Jam Delapan Pagi

Aku terbangun.

Mimpi itu lagi. Wanita yang sama dalam empat hari terakhir. Aku tercengang sekejap, mengingat detail demi detail mimpi yang ceritanya sama sekali tidak berubah sedikit pun. Perlahan, aku menggelengkan kepala. Aku pernah mendengar sebuah kepercayaan, kalau kita mendapat mimpi yang sama, lebih dari tiga kali berturut-turut, konon mimpi itu bisa jadi kenyataan. Aku tersenyum sekilas, merasa geli dengan kepercayaan yang tidak jelas asal-usulnya. Bukankah mimpi itu hanya sekadar bunga tidur? Entahlah.

Tapi memang tidak mungkin tidak indah jika memimpikan wanita itu. Sosok cantiknya sulit untuk dilewatkan begitu saja. Senyumnya yang menenangkan, nyaris tidak pernah hilang dari bibir mungilnya. Aku sering menduga, dia adalah seorang bidadari yang turun ke bumi, lalu kehilangan selendangnya karena dicuri orang ketika mandi di danau. Dia akhirnya kesulitan untuk kembali ke kahyangan dan memutuskan untuk tetap tinggal di bumi, layaknya cerita dongeng yang pernah aku dengar di masa kecilku, Jaka Tarub.

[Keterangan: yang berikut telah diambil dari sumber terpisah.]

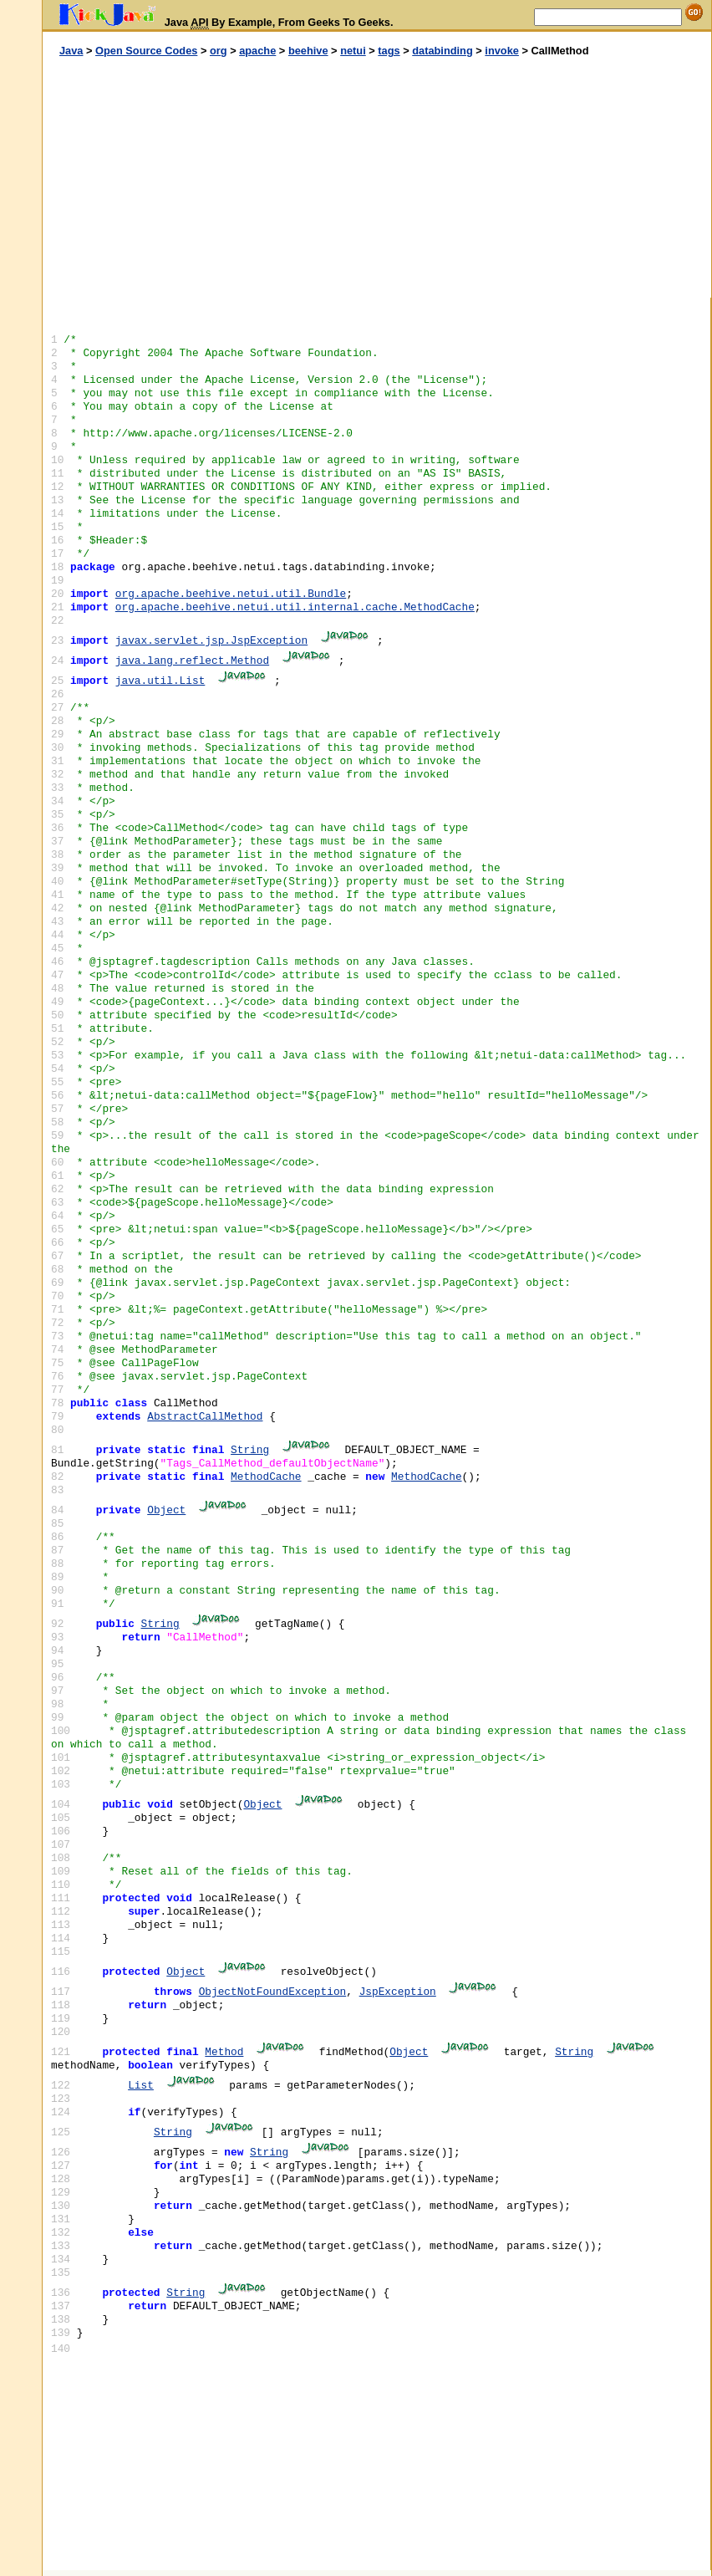  I want to click on MethodCache, so click(266, 1477).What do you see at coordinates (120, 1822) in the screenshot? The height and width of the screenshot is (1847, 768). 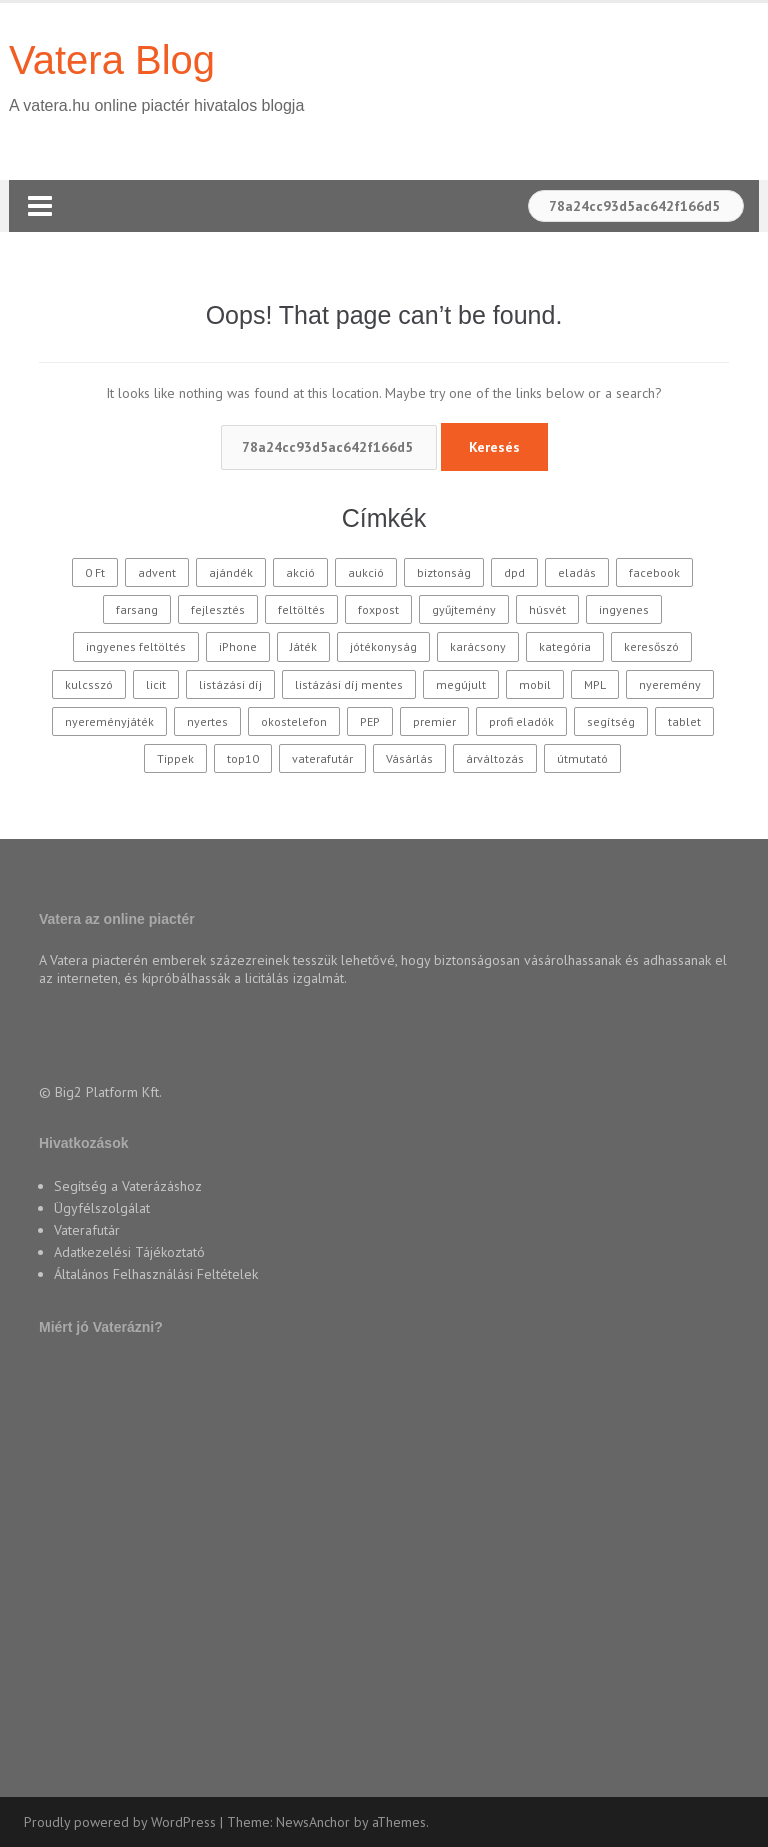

Atau bisa jadi, dia adalah seorang malaikat yang rela terjun dari gedung bertingkat, agar berubah jadi manusia dan bisa hidup berdampingan dengan manusia yang lain, seperti peran yang dilakukan dengan apik oleh Nicholas Cage demi Meg Ryan, di film City of Angel.

Apapun itu, dia benar-benar makhluk ciptaan Tuhan yang indah.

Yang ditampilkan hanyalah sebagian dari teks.